Unit 5 | Natural Language Processing Notes | AKTU Notes



    UNIT V: Ambiguity Resolution

    5.1 What is Ambiguity?

    Ambiguity occurs when a word, phrase, or sentence has more than one possible interpretation.

    Ambiguity is one of the biggest challenges in NLP. Human brains resolve it easily using context and world knowledge, but for computers it is very hard.

    Types of Ambiguity:

    • Lexical: Word has multiple meanings.
    • Structural/Syntactic: Sentence can be parsed in multiple ways.
    • Semantic: Sentence meaning is unclear.
    • Referential: It is unclear what a pronoun refers to.
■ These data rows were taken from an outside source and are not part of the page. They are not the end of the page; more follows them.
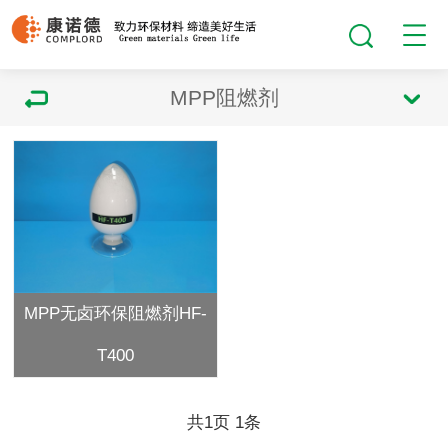
MPP阻燃剂
MPP无卤环保阻燃剂HF-
T400
共
1
页
1
条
    5.2 Statistical Methods for Ambiguity Resolution

    Statistical NLP uses data (large amounts of text) to resolve ambiguity by finding the most probable interpretation.

    Core Idea:

    • Given an ambiguous input, choose the interpretation that is most likely based on patterns in training data.

    Probability Rule:

    • P(interpretation | input) — Probability of each interpretation given the input.
    • Choose the interpretation with the highest probability.

    Training Data:

    • Large collections of text (called corpora) are used.
    • Example: Wikipedia, news articles, books.
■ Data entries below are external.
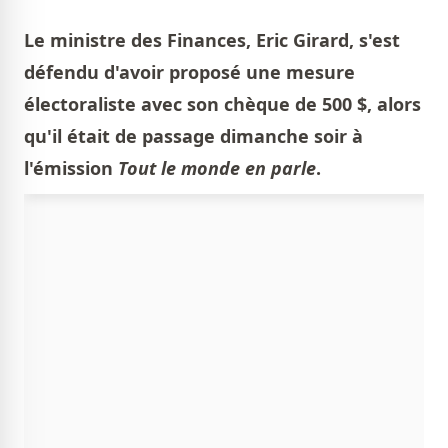
Le ministre des Finances, Eric Girard, s'est
défendu d'avoir proposé une mesure
électoraliste avec son chèque de 500 $, alors
qu'il était de passage dimanche soir à
l'émission
Tout le monde en parle
.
    5.3 Probabilistic Language Processing

    Probabilistic language models assign probabilities to sequences of words.

    N-gram Models:

    • An N-gram is a sequence of N words.
    • Unigram: Single word — P("dog")
    • Bigram: Two words — P("dog" | "the") — probability of "dog" after "the"
    • Trigram: Three words — P("chased" | "dog", "the")

    Formula (Bigram):

    • P(sentence) = P(w₁) × P(w₂|w₁) × P(w₃|w₂) × ...

    Application:

    • Speech recognition: Which word sequence is most likely?
    • Machine translation: Which translation sounds most natural?
    • Auto-complete: What word is most likely to come next?

    Smoothing:

    • Problem: If a word pair never appeared in training data, P = 0.
    • Solution: Add a small count to all pairs (Laplace smoothing).
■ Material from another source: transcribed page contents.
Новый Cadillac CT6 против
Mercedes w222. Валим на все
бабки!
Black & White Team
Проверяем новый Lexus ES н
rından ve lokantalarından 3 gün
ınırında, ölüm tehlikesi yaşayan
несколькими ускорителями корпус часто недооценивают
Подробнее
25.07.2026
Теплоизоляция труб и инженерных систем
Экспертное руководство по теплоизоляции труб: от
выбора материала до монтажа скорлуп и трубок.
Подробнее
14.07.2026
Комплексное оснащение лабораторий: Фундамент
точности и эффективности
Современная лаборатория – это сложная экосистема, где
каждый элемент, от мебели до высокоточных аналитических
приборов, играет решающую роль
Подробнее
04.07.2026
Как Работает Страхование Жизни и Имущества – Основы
    5.4 Estimating Probabilities

    Probabilities are estimated from training data using Maximum Likelihood Estimation (MLE).

    Formula:

    • P(word₂ | word₁) = Count(word₁, word₂) / Count(word₁)

    Example:

    • From training data: "the dog" appears 100 times, "the cat" appears 50 times, "the" appears 200 times.
    • P("dog" | "the") = 100/200 = 0.5
    • P("cat" | "the") = 50/200 = 0.25

    Problem with MLE:

    • If a word pair never appeared, probability = 0.
    • This causes problems (multiplying by 0 kills the whole probability).
    • Solution: Smoothing techniques (Laplace, Kneser-Ney, Good-Turing).

    5.5 Part-of-Speech (POS) Tagging

    POS Tagging is the process of assigning a grammatical category (noun, verb, adjective, etc.) to each word in a sentence.

    Why is it hard?

    • Many words can be multiple parts of speech.
    • "Run" can be a noun ("a run in the park") or a verb ("I run daily").
    • "Back" can be noun, verb, adjective, or adverb.

    Common POS Tags (Penn Treebank):

    TagMeaning
    NNNoun, singular
    NNSNoun, plural
    VBVerb, base form
    VBDVerb, past tense
    JJAdjective
    RBAdverb
    DTDeterminer
    INPreposition
    CCCoordinating conjunction

    Methods for POS Tagging:

    1. Rule-Based:

    • Use hand-written rules to assign tags.
    • Example: "If word ends in '-ing' and is after 'is', tag as VBG."

    2. Statistical (HMM-based):

    • Use Hidden Markov Models (HMM) — probabilistic model.
    • Uses two probabilities:
    • Emission Probability: P(word | tag) — how likely is this word given this tag?
    • Transition Probability: P(tag₂ | tag₁) — how likely is this tag after previous tag?
    • Uses Viterbi Algorithm to find the best sequence of tags.

    3. Machine Learning based:

    • Train a classifier (like Maximum Entropy, SVM, or Neural Network) on tagged data.
    • Modern: Use BERT, transformers for state-of-the-art accuracy.

    Example:

    • Input: "The dog runs fast."
    • Output: "The/DT dog/NN runs/VBZ fast/RB"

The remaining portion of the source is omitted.